BY STEPHEN BEALE
One does not have to travel to Manchester, the Seacoast or Boston to experience a museum. Goffstown has its own museum, but not too many people in town know it exists.
“They don’t realize that it is here,” said Eleanor Porritt, the curator.
The catch is that the museum is open only a few weekends this summer, since it is staffed entirely by volunteers.
The openings are scheduled for July 19 and 20 and Aug. 16 and 17. Saturday hours are 10 a.m. to 2 p.m. Sundays are 1 to 4 p.m.
Coffee and doughnuts will be served in the mornings, with punch and cookies in the afternoon.
There is no charge for touring the museum, but the Historical Society welcomes donations and also runs a small gift shop.

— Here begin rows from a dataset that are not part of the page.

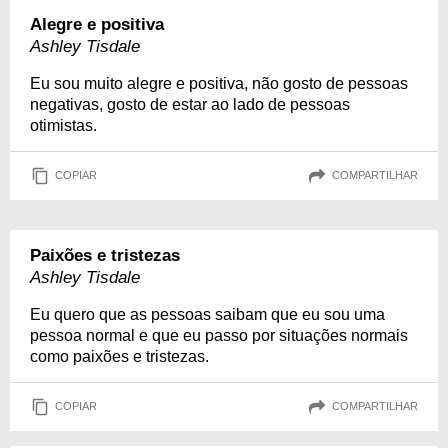
Alegre e positiva
Ashley Tisdale
Eu sou muito alegre e positiva, não gosto de pessoas
negativas, gosto de estar ao lado de pessoas
otimistas.
COPIAR
COMPARTILHAR
Paixões e tristezas
Ashley Tisdale
Eu quero que as pessoas saibam que eu sou uma
pessoa normal e que eu passo por situações normais
como paixões e tristezas.
COPIAR
COMPARTILHAR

The museum is located at 18 Parker Station Road off North Mast Road, in what used to be known as the J.M. and D.A. Parker Depot Store before 1878. That year, it moved the store to Goffstown Village, becoming an institution in a bustling downtown that was connected to Manchester by trolley in 1900.
A century ago, Goffstown was a destination for Manchester residents who wanted to spend their summers at homes and resorts by the Uncanoonuc Mountains and Glen Lake.
Glamour may be a thing of the past in Goffstown, but its history is unmistakably alive in the museum, where Porritt and her fellow volunteers maintain five display rooms, a garden and a one-room schoolhouse, with plenty of attractions for visitors of all ages.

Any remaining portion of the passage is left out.